SEATTLE — Editor's note: The above video aired at an earlier date.
Seattle Police Chief Carmen Best appeared on "Face the Nation" on Sunday morning to discuss the Capitol Hill Organized Protest (CHOP) zone, and how the future of policing in the city will change in response to local and national demonstrations.
The Capitol Hill Organized Protest zone (originally called the Capitol Hill Autonomous Zone, or CHAZ, by protesters) has garnered national attention, especially after President Trump tweeted at Gov. Jay Inslee and Mayor Jenny Durkan to "reclaim" the city or else he would.
The police chief had an 'epiphany' of sorts after attending a march at CHOP.
"What I believe, especially after I was at a march yesterday, or the day before yesterday with Black Lives Matter, and I was looking at the 60,000 people that were there, signs saying, you know, defund the police, stop police brutality, you know, no qualified immunity. And there were thousands of people carrying those particular signs. And I just realized it was a moment, an epiphany, that this is a pivotal moment in history. We are going to move in a different direction and policing will never be the same as it was before," Best said during the interview on "Face the Nation."
Best said that given what has happened nationally and locally, her job as police chief will be changed forever.
In the interview, Best did not discuss any specific action that will be taken going forward, except for the measures already put in place like banning tear gas.
However, she did express interest in returning to the East Precinct, which was vacated after police couldn't hold it down from protesters.
Best said it was unclear when the occupation would end, and part of the challenge with that is identifying the specific demands the community has and defining a leader to negotiate with.

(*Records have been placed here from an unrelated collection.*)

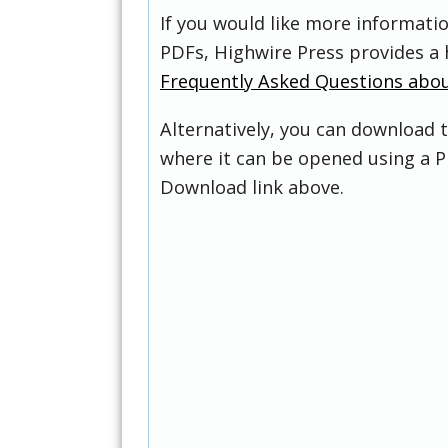
If you would like more informati
PDFs, Highwire Press provides a 
Frequently Asked Questions abo
Alternatively, you can download t
where it can be opened using a P
Download link above.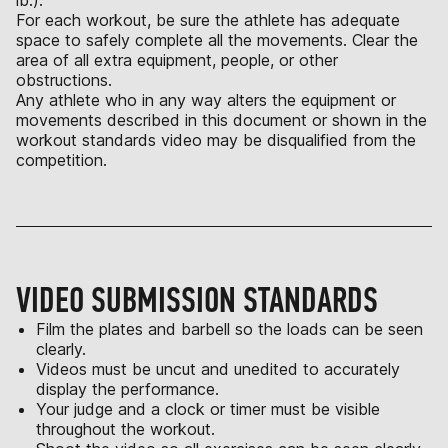
lb.).
For each workout, be sure the athlete has adequate
space to safely complete all the movements. Clear the
area of all extra equipment, people, or other
obstructions.
Any athlete who in any way alters the equipment or
movements described in this document or shown in the
workout standards video may be disqualified from the
competition.
VIDEO SUBMISSION STANDARDS
Film the plates and barbell so the loads can be seen
clearly.
Videos must be uncut and unedited to accurately
display the performance.
Your judge and a clock or timer must be visible
throughout the workout.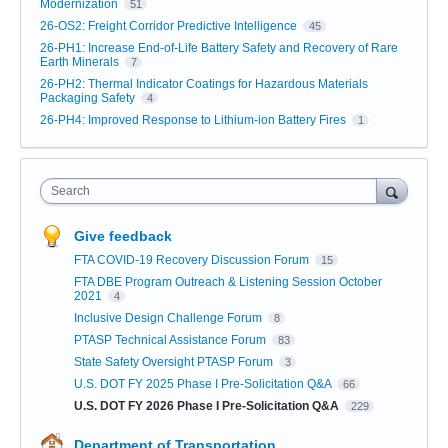
Modernization
51
26-OS2: Freight Corridor Predictive Intelligence
45
26-PH1: Increase End-of-Life Battery Safety and Recovery of Rare
Earth Minerals
7
26-PH2: Thermal Indicator Coatings for Hazardous Materials
Packaging Safety
4
26-PH4: Improved Response to Lithium-ion Battery Fires
1
Search
Give feedback
FTA COVID-19 Recovery Discussion Forum
15
FTA DBE Program Outreach & Listening Session October
2021
4
Inclusive Design Challenge Forum
8
PTASP Technical Assistance Forum
83
State Safety Oversight PTASP Forum
3
U.S. DOT FY 2025 Phase I Pre-Solicitation Q&A
66
U.S. DOT FY 2026 Phase I Pre-Solicitation Q&A
229
Department of Transportation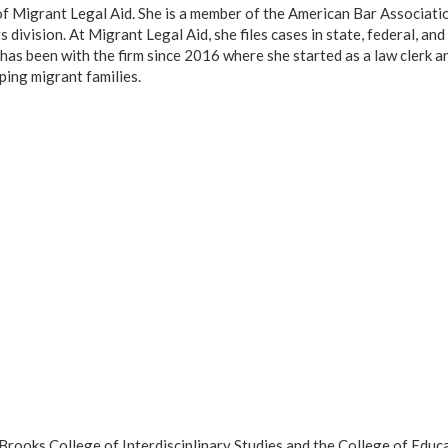
of Migrant Legal Aid. She is a member of the American Bar Associatio
ivision. At Migrant Legal Aid, she files cases in state, federal, and
has been with the firm since 2016 where she started as a law clerk a
ping migrant families.
ooks College of Interdisciplinary Studies and the College of Educ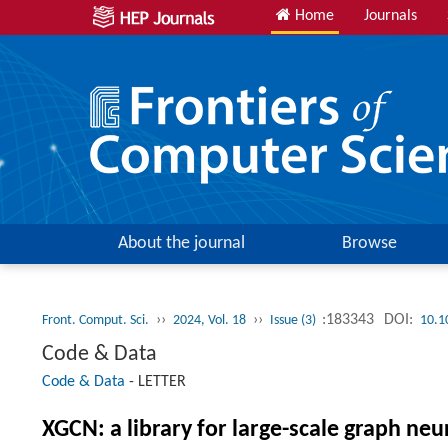
Home
Journals
About the journal
Browse
››
››
:183343
DOI:
Front. Comput. Sci.
2024, Vol. 18
Issue (3)
10.1
Code & Data
Code & Data
-
LETTER
XGCN: a library for large-scale graph n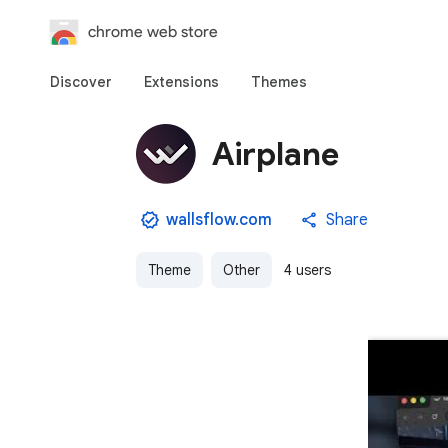
chrome web store
Discover
Extensions
Themes
Airplane
wallsflow.com
Share
Theme
Other
4 users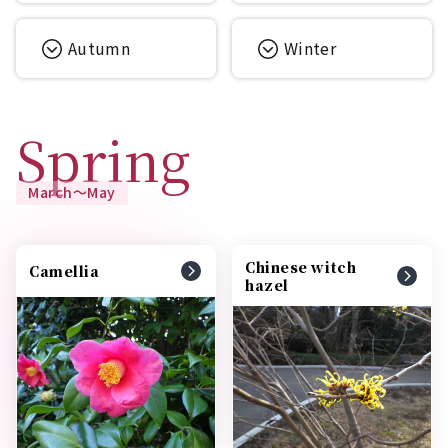
Autumn
Winter
Spring
March～May
Chinese witch
Camellia
hazel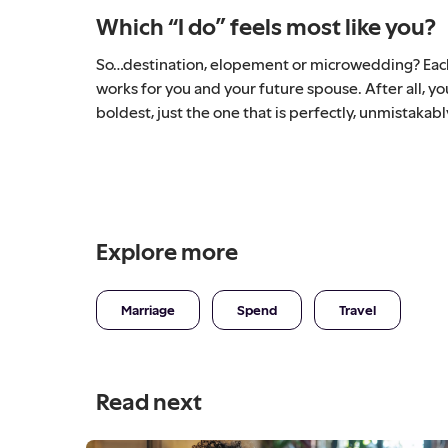
Which “I do” feels most like you?
So…destination, elopement or microwedding? Each o
works for you and your future spouse. After all, y
boldest, just the one that is perfectly, unmistakabl
Explore more
Marriage
Spend
Travel
Read next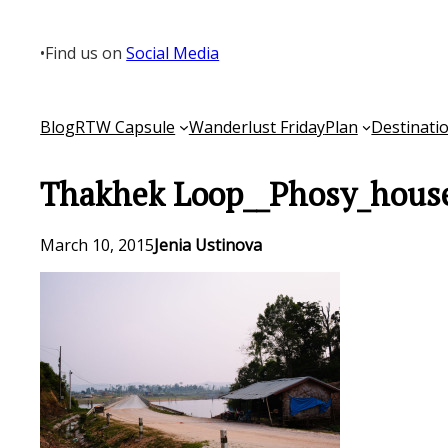
Skip
to
•
Find us on
Social Media
content
Blog
RTW Capsule
Wanderlust Friday
Plan
Destinati
Thakhek Loop__Phosy_house
March 10, 2015
Jenia Ustinova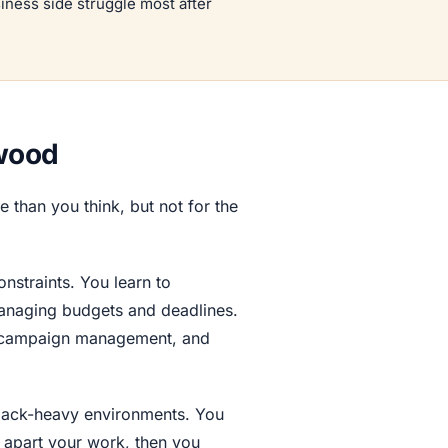
siness side struggle most after
ywood
 than you think, but not for the
straints. You learn to
managing budgets and deadlines.
ing campaign management, and
dback-heavy environments. You
 apart your work, then you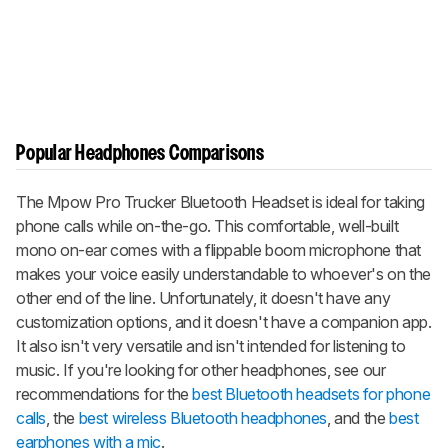
Popular Headphones Comparisons
The Mpow Pro Trucker Bluetooth Headset is ideal for taking
phone calls while on-the-go. This comfortable, well-built
mono on-ear comes with a flippable boom microphone that
makes your voice easily understandable to whoever's on the
other end of the line. Unfortunately, it doesn't have any
customization options, and it doesn't have a companion app.
It also isn't very versatile and isn't intended for listening to
music. If you're looking for other headphones, see our
recommendations for the
best Bluetooth headsets for phone
calls
, the
best wireless Bluetooth headphones
, and the
best
earphones with a mic
.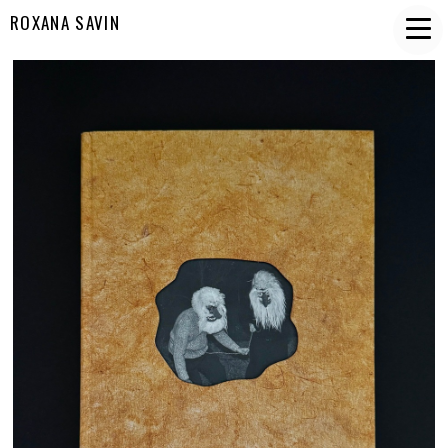
ROXANA SAVIN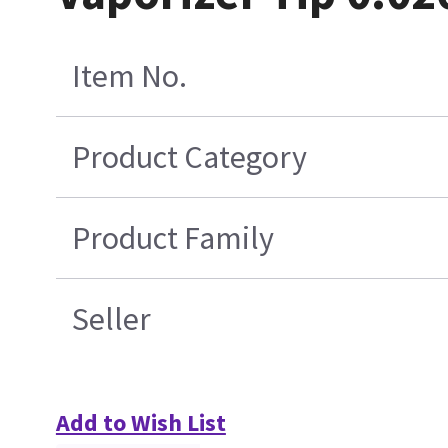
Item No.
Product Category
Product Family
Seller
Add to Wish List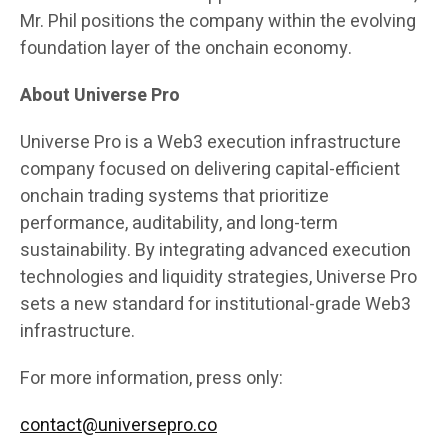
Mr. Phil positions the company within the evolving
foundation layer of the onchain economy.
About Universe Pro
Universe Pro is a Web3 execution infrastructure
company focused on delivering capital-efficient
onchain trading systems that prioritize
performance, auditability, and long-term
sustainability. By integrating advanced execution
technologies and liquidity strategies, Universe Pro
sets a new standard for institutional-grade Web3
infrastructure.
For more information, press only:
contact@universepro.co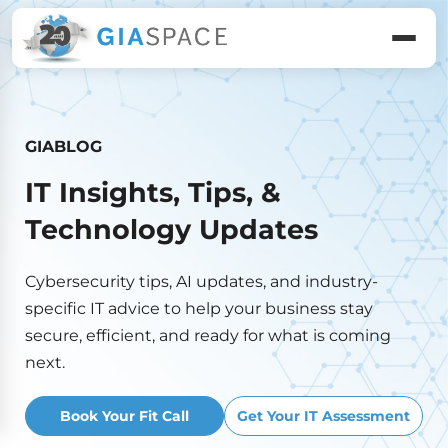
GIABLOG
IT Insights, Tips, &
Technology Updates
Cybersecurity tips, AI updates, and industry-
specific IT advice to help your business stay
secure, efficient, and ready for what is coming
next.
Book Your Fit Call
Get Your IT Assessment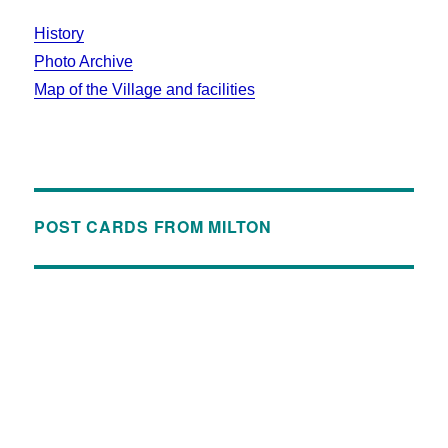
History
Photo Archive
Map of the Village and facilities
POST CARDS FROM MILTON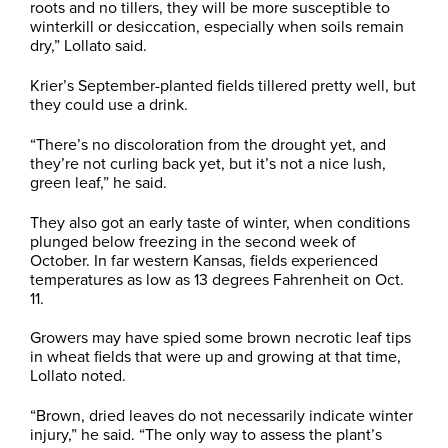
roots and no tillers, they will be more susceptible to
winterkill or desiccation, especially when soils remain
dry,” Lollato said.
Krier’s September-planted fields tillered pretty well, but
they could use a drink.
“There’s no discoloration from the drought yet, and
they’re not curling back yet, but it’s not a nice lush,
green leaf,” he said.
They also got an early taste of winter, when conditions
plunged below freezing in the second week of
October. In far western Kansas, fields experienced
temperatures as low as 13 degrees Fahrenheit on Oct.
11.
Growers may have spied some brown necrotic leaf tips
in wheat fields that were up and growing at that time,
Lollato noted.
“Brown, dried leaves do not necessarily indicate winter
injury,” he said. “The only way to assess the plant’s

"I know they're watching and listening that we're going to change in policing. We have to. It has to be a movement that involves everybody. And we need to reimagine and refigure out, if you will, how we're going to move forward as a country and as an organization to make things better for everybody. It's incredibly difficult, but with every challenge, there's opportunity. There's opportunity to move forward and bring people together and get positive change. I absolutely believe that. Some stressful situations are not going to deviate me or my organization from leading the way in trying to make things better for all of us," she said.